Hmph! Biarkan dia bermimpi!
“Keluarlah dan awasi! Tidak seorang pun diizinkan masuk tanpa izin saya, bahkan Nona Muda Ketiga!” perintah He Changdi tanpa sedikit pun rasa belas kasihan.
Laiyue tidak menyangka Tuan Muda Ketiga akan mengatakan hal seperti itu. Ia langsung membeku di tempat dan tidak tahu harus bereaksi seperti apa. Pandangannya tertuju pada kotak-kotak yang berada di atas meja tulis. Ia hendak mengatakan sesuatu, tetapi gemetar ketika bertemu dengan tatapan dingin He Changdi. Tuan mudanya tidak pernah mengingkari kata-katanya sebelumnya dan tidak akan pernah membiarkannya menentang perintahnya. Tetapi apakah ia benar-benar tidak akan membiarkan Nyonya Muda Ketiga makan?
Ini tidak bagus!
Namun, Laiyue keluar dan berjaga di pintu. Dia tidak berani mengucapkan sepatah kata pun kepada He Sanlang.
He Changdi berdiri di depan meja tulis dengan tatapan mata yang dalam. Kemudian, ia mengambil sebuah amplop tebal dari kompartemen tersembunyi di dalam meja. Ia dengan saksama membaca surat di dalamnya, dan setelah memastikan tidak ada masalah, ia menyegel amplop tersebut dan menulis kata-kata: “Untuk Nenek”.
Kemudian, He Sanlang meletakkan amplop itu kembali ke dalam kompartemen tersembunyi.
Sumbu lilin di ruang kerja itu berderak. He Changdi kembali menatap kotak-kotak pernis merah, aroma makanan menarik perhatiannya saat tercium oleh hidungnya.
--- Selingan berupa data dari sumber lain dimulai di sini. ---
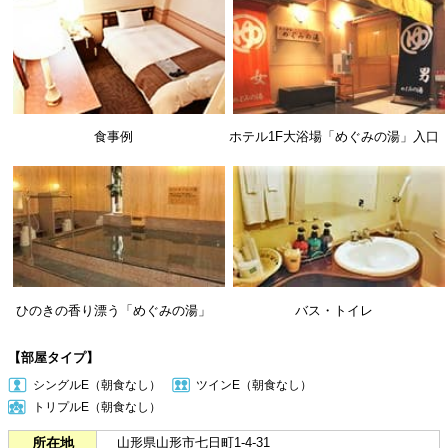
食事例
ホテル1F大浴場「めぐみの湯」入口
ひのきの香り漂う「めぐみの湯」
バス・トイレ
【部屋タイプ】
シングルE（朝食なし）
ツインE（朝食なし）
トリプルE（朝食なし）
所在地
山形県山形市七日町1-4-31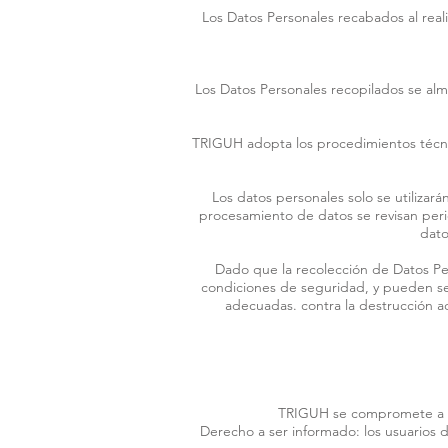
Los Datos Personales recabados al reali
Los Datos Personales recopilados se al
TRIGUH adopta los procedimientos técnic
Los datos personales solo se utilizará
procesamiento de datos se revisan perió
dato
Dado que la recolección de Datos Pers
condiciones de seguridad, y pueden ser 
adecuadas. contra la destrucción acc
TRIGUH se compromete a res
Derecho a ser informado: los usuarios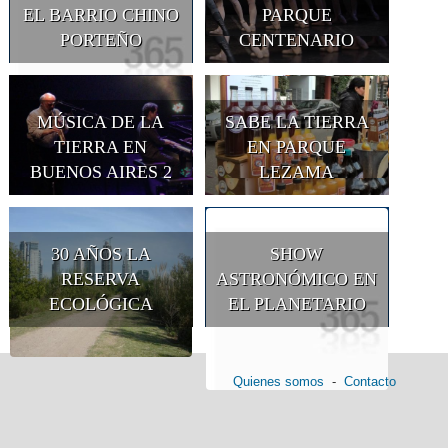
EL BARRIO CHINO
PARQUE
PORTEÑO
CENTENARIO
MÚSICA DE LA
SABE LA TIERRA
TIERRA EN
EN PARQUE
BUENOS AIRES 2
LEZAMA
30 AÑOS LA
SHOW
RESERVA
ASTRONÓMICO EN
ECOLÓGICA
EL PLANETARIO
Quienes somos
-
Contacto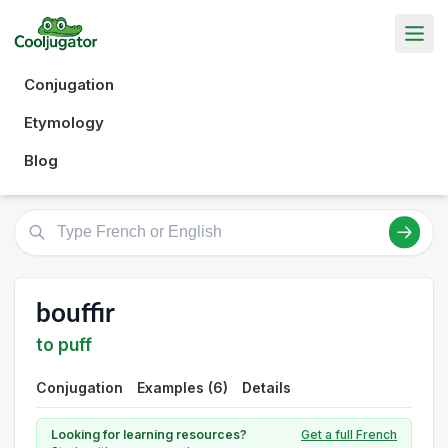
Conjugation
Etymology
Blog
bouffir
to puff
Conjugation
Examples (6)
Details
Looking for learning resources?
Get a full French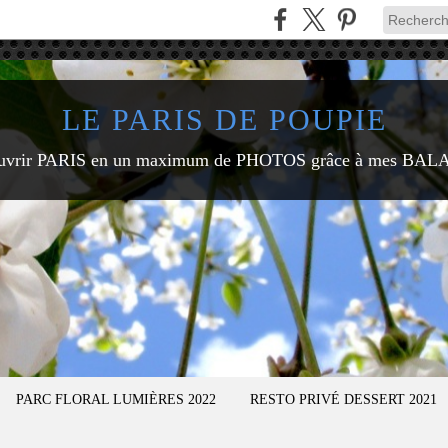
LE PARIS DE POUPIE
uvrir PARIS en un maximum de PHOTOS grâce à mes BAL
PARC FLORAL LUMIÈRES 2022
RESTO PRIVÉ DESSERT 2021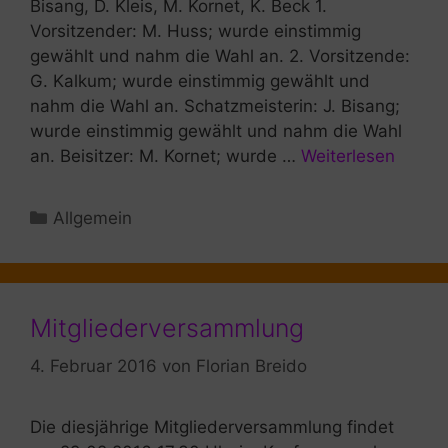
Bisang, D. Kleis, M. Kornet, K. Beck 1.
Vorsitzender: M. Huss; wurde einstimmig
gewählt und nahm die Wahl an. 2. Vorsitzende:
G. Kalkum; wurde einstimmig gewählt und
nahm die Wahl an. Schatzmeisterin: J. Bisang;
wurde einstimmig gewählt und nahm die Wahl
an. Beisitzer: M. Kornet; wurde …
Weiterlesen
Kategorien
Allgemein
Mitgliederversammlung
4. Februar 2016
von
Florian Breido
Die diesjährige Mitgliederversammlung findet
Ia berdiri dan membuka kedua kotak itu. Masing-masing memiliki empat hingga lima lapisan, dan ada hidangan yang berbeda di setiap kotak. Ada ikan kakap kukus dengan jahe dan daun bawang, daging kambing panggang, ayam muda, dan sayuran di salah satu kotak. Sup dan nasi dikemas di kotak kedua, dan bahkan ada termos anggur hangat. Setiap hidangan tampak lezat dan jauh lebih baik daripada yang biasanya disajikan di dapur utama. Hidangan-hidangan itu pasti berasal dari dapur kecil di halaman Matriark He.
Meskipun sudah dibiarkan beberapa saat dan hidangan-hidangan itu sudah dingin, namun tetap terlihat menggugah selera dan tampak lebih lezat daripada yang mereka makan tadi malam.
He Sanlang merasa puas setelah melihat hidangan-hidangan ini. Bukankah wanita jahat itu suka makan? Yah, dia tidak akan mendapatkan apa-apa!
Sembari menikmati balas dendam dalam pikirannya, He Changdi mengambil sumpit dan memilih beberapa hidangan untuk dicicipi. Namun, hidangan-hidangan itu mungkin sudah terlalu dingin, atau mungkin suasana hatinya sedang tidak baik. Meskipun kedua kotak itu penuh dengan makanan lezat, dia hampir tidak mencicipinya. Dia hanya makan beberapa suapan sebelum meletakkan sumpitnya.
Dia duduk kembali dan dengan santai mengambil sebuah buku untuk dibaca.